What's that, you say?  Someone would tinker with Scripture?  Oh, yes.  In fact we can find different versions of events within the Bible itself.  Read about Jesus' interaction with the hemorrhaging woman (Mat. 9:20 and elsewhere) and there are subtle differences between Matthew's description of the encounter, Mark's and Luke's.  Not enough that the message is lost, but differences.  And that's just differences between descriptions of an encounter those three apostles were supposed to have also witnessed; various translations have other differences added, removed, changed or mistranslated for assorted reasons, including political ones.  People take their Bibles seriously, adding stuff to it for any reason isn't something to be taken lightly.  Churches have split over single lines in the Bible, this kind of thing can create a whole new sect.

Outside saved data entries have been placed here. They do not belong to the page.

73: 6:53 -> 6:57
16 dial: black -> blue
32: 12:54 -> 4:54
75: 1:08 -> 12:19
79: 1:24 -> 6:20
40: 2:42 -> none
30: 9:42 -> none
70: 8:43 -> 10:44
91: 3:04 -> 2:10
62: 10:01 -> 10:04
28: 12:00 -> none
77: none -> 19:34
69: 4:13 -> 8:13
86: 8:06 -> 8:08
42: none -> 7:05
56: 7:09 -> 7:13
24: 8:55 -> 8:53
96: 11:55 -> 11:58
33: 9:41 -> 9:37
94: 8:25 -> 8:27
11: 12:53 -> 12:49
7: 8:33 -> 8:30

Why would it create a whole new sect?  Because they're eating that can.  The point of the message is that Jesus healed somebody, not because he intended for it to happen but because her faith was so strong that she couldn't help but be healed.  It was and is Jesus' entire point of existing, to heal people of the wounds upon their bodies and spirits, and the mechanism by which that happens is faith.  The lady approached him with only one thought on her mind: "I don't even have to touch him (which would have been illegal under the law as she was "unclean"), just his cloak would do."  And lo it came to pass, and Jesus noticed, et cetera.  That's the beans, her faith in the savior healed her.  Boom, done, who's next.  Whether the beans are Italian or frenched, lima or pinto, eat the beans!  The can just gets them to you.

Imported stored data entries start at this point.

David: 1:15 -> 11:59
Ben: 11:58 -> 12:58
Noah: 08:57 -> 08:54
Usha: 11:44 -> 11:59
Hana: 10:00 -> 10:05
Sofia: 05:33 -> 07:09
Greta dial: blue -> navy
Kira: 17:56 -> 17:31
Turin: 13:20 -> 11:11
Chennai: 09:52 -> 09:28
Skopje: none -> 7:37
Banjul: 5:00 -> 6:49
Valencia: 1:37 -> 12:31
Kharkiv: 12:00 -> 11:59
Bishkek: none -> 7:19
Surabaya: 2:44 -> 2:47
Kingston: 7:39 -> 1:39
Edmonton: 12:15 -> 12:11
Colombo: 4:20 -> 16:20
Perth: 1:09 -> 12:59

Then there's the whole "Thou shalt not suffer a witch to live" passage.  That's in Exodus 22:18.  It lands in a list of other things thou shalt not suffer, but oddly is separated from the list of religious transgressions that thou shouldn't suffer either.  It's between a ruling on dowries for daughters and no nooky with animals.

Well, that last one's just gross.  I guess when you don't have cable TV people get bored, but man...

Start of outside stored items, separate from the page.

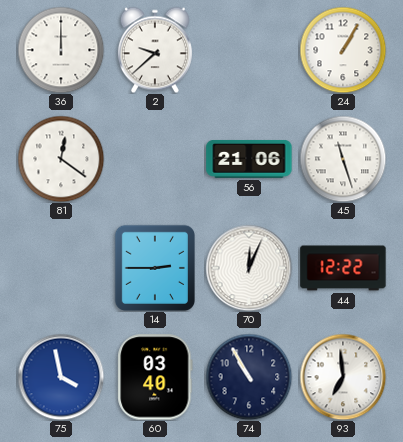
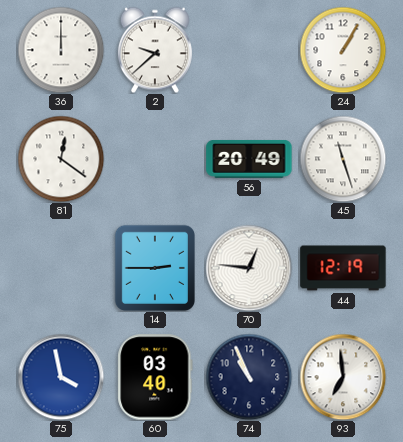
56: 21:06 -> 20:49
70: 12:04 -> 12:46
44: 12:22 -> 12:19
74: 10:55 -> 10:56
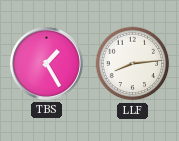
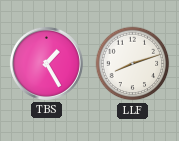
LLF: 8:14 -> 8:12
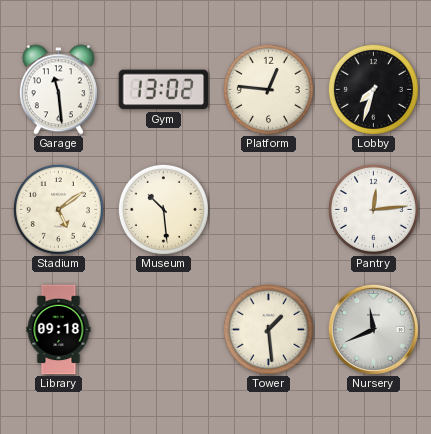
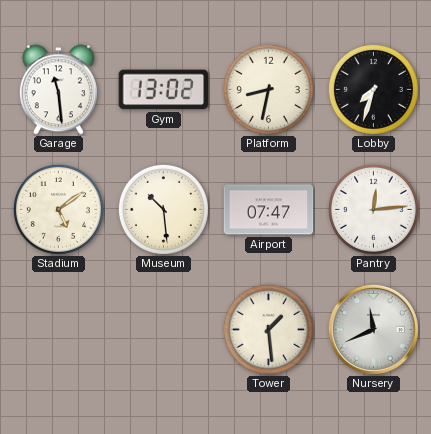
Platform: 12:46 -> 8:32
Airport: none -> 07:47
Library: 09:18 -> none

But if you start reading up on Ex 22:18 you find its history is a little convoluted.  It goes all the way back to the ancient Greeks, when they were saying thou shouldn't suffer a poisoner - maybe.  It could have been they were saying not to suffer a druggist.  By the time you get up to King James' translators, they were probably just as confused as I am, decided the word meant "witch" and went with that.  The popular story is that King Henry wanted shut of Anne Boleyn and had the passage interpreted in such a way that he could point to her extra breast and extra finger, declare her a witch and that was the end of her.

Interestingly, there appears to be no maxim stating that wizards had to be put to death.  It's only the female magicians that get singled out, Harry Potter need never fear.  There's a lot of fear and loathing of the distaff sex throughout history, but that's not today's topic.  Whether Anne had an extra breast or finger isn't the topic, either.

So which is it?  Witches, poisoners, pharmacists?  Tough call.  It's been a long time since the Bible first got written down, even some of the original apostles sat on their memories and let them stew a few years before they got around to writing about their experiences at Jesus' side.  Is it divine, the True Word of God, or is it history - written by the winners?

I don't think it matters.  What do you care, if the can is aluminum or steel?  What difference does it make whether the label is in King James English or New International?  The point is that the beans inside are good for you, and they're what you opened the can for in the first place.

Eat the beans.

1 comment:

  1. "Now thanks be to God who always leads us in triumph in Christ, and through us diffuses the frangrance of His knowledge in every place."
    That's 2 Corinthians 2:14.

    I think God was saying "Amen" to "Eat the Beans."